Awesome

HET: Sketching Image Gist

Code for the ECCV 2020 paper: "Sketching Image Gist: Human-Mimetic Hierarchical Scene Graph Generation" (accepted).

The code is partly referred to the project rowanz/neural-motifs and KaihuaTang/VCTree-Scene-Graph-Generation. If you get any problem that cause you unable to run the project, you can check the issues under rowanz/neural-motifs first.

Dependencies

You may follow these commands to establish the environments under Ubuntu system

Install Anaconda
conda update -n base conda
conda create -n motif pip python=3.6
conda install pytorch=0.3 torchvision cuda90 -c pytorch
bash install_package.sh

Prepare Dataset

Please refer to DATA.md for data preparation.

Set up

Update the config file with the dataset paths. Follow the steps in DATA.md.
- You'll also need to fix your PYTHONPATH: export PYTHONPATH=/home/YourName/ThePathOfYourProject
Compile everything. run make in the main directory: this compiles the Bilinear Interpolation operation for the RoIs.
Pretrain VG detection. The old version involved pretraining COCO as well, but we got rid of that for simplicity. Run ./scripts/pretrain_detector.sh Note: You might have to modify the learning rate and batch size, particularly if you don't have 3 Titan X GPUs (which is what I used).
- Download the VG150 pretrained detector checkpoint. You need to change the "-ckpt THE_PATH_OF_INITIAL_CHECKPOINT_MODEL" under ./scripts/train_het.sh
- Download the VG200 pretrained detector checkpoint (code: fmhf).

How to Train / Evaluation

Note that, most of the parameters are under config.py. The training stages and settings are manipulated through ./scripts/train_het.sh Each line of command in train_vctreenet.sh needs to manually indicate "-ckpt" model (initial parameters) and "-save_dir" the path to save model. We list some of our checkpoints here.
- HetH, PredCls/SgCls, VG150: checkpoint (code: yvt1)
- HetH, SgDet, VG150: checkpoint (code: n964)
- HetH-RRM, SgCls, VG200_KR, AAP=area+sal: checkpoint (code: 7i9w)

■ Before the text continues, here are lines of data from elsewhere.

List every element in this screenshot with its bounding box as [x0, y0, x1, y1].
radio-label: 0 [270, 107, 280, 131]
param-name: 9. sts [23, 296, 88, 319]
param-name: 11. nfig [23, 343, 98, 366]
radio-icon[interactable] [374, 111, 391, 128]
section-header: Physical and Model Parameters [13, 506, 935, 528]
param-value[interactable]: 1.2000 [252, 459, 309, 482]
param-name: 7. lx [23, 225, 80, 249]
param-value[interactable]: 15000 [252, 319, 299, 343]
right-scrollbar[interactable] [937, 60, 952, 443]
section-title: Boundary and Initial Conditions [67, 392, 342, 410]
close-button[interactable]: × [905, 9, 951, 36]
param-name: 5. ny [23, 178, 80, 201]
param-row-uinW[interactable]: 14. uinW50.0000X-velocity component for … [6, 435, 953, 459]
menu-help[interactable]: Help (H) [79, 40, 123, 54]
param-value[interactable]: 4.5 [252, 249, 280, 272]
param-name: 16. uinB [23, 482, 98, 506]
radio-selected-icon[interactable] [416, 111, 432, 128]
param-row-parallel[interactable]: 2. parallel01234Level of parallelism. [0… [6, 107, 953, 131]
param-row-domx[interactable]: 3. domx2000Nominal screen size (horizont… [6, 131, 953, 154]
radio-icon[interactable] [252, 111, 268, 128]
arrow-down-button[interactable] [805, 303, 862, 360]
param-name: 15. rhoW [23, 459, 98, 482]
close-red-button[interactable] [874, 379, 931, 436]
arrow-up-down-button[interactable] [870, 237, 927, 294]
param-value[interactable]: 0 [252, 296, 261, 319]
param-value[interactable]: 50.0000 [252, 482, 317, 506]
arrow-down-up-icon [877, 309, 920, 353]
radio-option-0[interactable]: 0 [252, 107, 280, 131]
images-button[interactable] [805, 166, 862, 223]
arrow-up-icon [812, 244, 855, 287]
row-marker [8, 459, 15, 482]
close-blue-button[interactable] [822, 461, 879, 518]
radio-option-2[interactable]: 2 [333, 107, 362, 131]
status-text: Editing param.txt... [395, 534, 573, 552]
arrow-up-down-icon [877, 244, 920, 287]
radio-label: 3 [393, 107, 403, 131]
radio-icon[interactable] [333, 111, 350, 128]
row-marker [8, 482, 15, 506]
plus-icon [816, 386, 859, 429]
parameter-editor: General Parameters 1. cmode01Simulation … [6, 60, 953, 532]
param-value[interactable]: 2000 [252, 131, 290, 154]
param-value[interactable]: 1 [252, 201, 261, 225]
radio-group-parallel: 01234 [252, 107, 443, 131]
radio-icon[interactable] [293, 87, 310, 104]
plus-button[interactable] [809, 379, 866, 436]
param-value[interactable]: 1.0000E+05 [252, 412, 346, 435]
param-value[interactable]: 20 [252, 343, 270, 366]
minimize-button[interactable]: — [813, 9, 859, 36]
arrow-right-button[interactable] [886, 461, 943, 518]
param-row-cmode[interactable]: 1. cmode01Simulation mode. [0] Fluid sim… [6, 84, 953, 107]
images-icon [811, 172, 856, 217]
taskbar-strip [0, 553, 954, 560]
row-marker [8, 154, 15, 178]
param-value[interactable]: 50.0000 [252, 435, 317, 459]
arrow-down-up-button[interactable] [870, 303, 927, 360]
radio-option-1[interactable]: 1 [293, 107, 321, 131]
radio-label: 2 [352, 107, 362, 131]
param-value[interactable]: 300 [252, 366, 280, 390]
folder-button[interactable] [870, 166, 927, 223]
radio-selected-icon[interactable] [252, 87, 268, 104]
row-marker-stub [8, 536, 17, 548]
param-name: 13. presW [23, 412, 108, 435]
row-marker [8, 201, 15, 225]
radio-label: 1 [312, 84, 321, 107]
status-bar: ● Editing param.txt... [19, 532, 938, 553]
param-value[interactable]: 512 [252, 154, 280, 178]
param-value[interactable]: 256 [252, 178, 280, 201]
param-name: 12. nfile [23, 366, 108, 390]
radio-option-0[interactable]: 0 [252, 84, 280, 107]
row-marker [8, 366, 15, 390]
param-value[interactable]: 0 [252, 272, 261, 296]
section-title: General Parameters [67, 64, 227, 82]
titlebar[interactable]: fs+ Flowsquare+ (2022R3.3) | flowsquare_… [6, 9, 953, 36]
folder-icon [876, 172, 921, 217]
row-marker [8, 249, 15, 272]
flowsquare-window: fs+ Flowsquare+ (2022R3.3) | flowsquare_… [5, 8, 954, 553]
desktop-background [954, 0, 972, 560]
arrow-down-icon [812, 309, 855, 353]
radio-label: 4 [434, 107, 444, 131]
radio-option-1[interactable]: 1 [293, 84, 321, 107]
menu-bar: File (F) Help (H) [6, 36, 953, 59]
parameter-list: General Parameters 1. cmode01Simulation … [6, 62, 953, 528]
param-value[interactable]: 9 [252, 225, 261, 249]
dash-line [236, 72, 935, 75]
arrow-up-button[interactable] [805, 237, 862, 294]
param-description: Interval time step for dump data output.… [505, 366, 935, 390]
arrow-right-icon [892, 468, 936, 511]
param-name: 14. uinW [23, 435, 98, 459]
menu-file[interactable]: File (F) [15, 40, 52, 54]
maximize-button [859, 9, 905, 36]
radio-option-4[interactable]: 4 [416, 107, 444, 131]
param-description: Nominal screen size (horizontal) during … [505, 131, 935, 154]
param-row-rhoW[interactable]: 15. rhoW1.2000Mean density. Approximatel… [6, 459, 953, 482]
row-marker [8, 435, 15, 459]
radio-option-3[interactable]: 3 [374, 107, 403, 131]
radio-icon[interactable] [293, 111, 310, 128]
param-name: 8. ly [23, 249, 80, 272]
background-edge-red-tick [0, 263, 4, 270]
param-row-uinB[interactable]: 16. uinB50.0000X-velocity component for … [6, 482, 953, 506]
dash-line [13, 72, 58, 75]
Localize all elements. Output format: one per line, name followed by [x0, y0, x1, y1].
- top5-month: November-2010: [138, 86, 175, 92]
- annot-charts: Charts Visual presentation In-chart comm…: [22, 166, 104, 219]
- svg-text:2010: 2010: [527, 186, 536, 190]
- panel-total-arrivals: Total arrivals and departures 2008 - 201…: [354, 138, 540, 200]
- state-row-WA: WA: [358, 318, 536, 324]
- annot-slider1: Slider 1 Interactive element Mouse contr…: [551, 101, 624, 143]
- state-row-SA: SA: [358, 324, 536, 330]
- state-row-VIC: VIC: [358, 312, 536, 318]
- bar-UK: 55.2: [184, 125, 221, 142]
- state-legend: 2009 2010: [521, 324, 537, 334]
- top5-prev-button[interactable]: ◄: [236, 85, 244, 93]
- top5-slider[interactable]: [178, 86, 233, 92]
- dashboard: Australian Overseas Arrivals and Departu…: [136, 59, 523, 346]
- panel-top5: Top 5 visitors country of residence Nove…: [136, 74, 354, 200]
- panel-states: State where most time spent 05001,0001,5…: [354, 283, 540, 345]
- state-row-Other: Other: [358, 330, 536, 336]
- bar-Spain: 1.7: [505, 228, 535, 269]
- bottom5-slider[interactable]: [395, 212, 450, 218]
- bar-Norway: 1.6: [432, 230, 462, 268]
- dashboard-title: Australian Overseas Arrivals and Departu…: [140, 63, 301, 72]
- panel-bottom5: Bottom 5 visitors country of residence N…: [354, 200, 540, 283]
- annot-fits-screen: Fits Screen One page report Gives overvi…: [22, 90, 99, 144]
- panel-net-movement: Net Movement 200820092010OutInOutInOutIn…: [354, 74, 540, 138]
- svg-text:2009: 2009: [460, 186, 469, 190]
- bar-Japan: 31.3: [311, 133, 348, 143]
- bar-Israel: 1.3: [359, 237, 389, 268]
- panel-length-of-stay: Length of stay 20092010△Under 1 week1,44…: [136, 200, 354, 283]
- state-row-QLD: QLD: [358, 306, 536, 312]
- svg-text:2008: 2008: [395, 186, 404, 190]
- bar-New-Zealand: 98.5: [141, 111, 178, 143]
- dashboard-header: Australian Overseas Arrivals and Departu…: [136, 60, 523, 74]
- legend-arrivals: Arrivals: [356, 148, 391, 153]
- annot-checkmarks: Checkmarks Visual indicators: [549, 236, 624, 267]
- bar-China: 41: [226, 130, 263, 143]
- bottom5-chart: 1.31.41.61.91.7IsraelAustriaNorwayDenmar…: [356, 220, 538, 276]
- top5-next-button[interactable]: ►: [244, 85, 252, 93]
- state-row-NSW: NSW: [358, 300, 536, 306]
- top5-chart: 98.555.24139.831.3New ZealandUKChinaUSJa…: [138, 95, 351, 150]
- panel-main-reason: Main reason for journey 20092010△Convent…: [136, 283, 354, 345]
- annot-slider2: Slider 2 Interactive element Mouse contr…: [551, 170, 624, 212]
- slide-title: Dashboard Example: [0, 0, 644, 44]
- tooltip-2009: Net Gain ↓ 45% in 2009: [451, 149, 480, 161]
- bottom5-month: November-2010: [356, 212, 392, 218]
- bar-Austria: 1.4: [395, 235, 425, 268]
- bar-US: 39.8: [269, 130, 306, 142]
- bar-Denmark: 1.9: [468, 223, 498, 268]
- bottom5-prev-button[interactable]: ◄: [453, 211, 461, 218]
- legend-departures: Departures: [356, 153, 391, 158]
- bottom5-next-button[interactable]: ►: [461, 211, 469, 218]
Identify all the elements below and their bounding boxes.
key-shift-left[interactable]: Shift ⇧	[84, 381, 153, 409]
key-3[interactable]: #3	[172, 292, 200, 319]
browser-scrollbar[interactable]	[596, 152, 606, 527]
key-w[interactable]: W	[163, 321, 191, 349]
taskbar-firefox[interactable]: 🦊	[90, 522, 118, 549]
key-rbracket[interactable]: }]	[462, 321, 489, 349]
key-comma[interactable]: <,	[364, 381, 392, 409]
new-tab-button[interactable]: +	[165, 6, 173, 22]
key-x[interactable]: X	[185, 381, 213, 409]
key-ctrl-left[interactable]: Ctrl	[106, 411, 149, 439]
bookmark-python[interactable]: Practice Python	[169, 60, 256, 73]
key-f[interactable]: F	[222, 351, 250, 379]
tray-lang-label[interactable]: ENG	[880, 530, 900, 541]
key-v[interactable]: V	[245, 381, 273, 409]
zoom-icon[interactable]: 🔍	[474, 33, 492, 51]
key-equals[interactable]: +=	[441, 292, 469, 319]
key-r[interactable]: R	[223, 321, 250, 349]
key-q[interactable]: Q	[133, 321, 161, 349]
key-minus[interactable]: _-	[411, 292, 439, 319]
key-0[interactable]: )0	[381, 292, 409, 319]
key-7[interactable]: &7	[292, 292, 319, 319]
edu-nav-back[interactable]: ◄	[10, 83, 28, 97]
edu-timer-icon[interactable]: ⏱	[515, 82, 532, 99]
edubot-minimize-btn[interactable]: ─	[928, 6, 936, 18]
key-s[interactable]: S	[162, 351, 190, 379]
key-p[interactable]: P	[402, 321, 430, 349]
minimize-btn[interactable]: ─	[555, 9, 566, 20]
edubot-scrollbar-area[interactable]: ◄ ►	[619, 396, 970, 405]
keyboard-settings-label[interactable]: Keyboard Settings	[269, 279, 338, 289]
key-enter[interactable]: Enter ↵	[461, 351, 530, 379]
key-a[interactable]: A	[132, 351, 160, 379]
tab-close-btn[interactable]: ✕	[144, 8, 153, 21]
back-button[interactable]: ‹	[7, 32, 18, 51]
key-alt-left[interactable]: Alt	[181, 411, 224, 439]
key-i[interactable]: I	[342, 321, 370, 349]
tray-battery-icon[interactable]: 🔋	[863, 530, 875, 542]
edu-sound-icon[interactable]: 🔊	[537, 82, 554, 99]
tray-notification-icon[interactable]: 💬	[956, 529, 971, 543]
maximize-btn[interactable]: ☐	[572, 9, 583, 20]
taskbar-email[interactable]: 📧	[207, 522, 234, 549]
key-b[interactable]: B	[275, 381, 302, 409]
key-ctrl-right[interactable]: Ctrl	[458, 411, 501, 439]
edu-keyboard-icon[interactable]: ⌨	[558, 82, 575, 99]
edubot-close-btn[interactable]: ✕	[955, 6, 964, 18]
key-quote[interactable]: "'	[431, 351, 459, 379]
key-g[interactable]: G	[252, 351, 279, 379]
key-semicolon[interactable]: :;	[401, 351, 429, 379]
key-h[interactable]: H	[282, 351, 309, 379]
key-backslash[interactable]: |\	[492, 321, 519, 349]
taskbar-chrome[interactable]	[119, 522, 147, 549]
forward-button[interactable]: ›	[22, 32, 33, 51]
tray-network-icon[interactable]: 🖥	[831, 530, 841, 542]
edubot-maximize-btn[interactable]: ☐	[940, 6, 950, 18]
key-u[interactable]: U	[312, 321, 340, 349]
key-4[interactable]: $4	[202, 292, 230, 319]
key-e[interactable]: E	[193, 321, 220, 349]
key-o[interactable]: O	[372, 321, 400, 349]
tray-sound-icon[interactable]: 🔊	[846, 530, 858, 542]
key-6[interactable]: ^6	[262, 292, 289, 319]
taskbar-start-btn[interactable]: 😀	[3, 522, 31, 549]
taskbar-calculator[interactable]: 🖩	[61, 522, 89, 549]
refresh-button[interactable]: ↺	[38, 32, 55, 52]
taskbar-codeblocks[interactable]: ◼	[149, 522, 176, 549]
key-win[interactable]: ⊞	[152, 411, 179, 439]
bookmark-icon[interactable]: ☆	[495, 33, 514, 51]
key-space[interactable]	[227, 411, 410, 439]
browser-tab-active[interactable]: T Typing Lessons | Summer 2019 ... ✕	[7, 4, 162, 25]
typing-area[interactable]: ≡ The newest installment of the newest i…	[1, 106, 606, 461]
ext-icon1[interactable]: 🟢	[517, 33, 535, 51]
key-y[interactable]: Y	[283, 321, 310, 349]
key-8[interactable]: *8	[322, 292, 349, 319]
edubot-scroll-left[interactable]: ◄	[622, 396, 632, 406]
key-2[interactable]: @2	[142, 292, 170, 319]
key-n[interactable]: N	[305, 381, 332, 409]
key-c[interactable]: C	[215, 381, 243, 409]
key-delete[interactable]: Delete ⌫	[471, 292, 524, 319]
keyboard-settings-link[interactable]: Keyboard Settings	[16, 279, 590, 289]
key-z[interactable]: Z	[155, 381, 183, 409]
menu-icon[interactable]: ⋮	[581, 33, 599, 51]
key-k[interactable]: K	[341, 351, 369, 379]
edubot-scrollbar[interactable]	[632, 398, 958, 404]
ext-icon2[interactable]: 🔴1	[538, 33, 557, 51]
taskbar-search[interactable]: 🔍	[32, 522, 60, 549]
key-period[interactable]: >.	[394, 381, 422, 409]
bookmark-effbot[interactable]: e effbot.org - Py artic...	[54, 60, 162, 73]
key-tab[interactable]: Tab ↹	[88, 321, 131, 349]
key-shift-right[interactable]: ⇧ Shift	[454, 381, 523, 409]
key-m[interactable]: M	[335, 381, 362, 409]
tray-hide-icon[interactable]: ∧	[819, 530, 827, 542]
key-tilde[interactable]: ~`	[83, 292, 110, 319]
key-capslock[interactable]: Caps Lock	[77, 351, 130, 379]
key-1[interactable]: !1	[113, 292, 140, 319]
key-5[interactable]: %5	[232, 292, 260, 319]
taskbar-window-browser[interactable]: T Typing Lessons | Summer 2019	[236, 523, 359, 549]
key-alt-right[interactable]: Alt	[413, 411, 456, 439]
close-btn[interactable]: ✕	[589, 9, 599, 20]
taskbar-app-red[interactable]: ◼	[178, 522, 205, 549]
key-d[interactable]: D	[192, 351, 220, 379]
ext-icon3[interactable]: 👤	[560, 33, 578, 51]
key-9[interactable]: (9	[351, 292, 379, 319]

Other Things You Need To Know

When you evaluate your model, you will find 3 metrics are printed: 1st, "R@20/50/100" is what we use to report R@20/50/100 in our paper, 2nd, "cls avg" is corresponding mean recall mR@20/50/100 proposed by our paper, "total R" is another way to calculate recall that used in some previous papers/projects, which is quite tricky and unfair, because it almost always get higher recall.
The tuple match rule and triplet match rule will be applied only if the RRM module is applied.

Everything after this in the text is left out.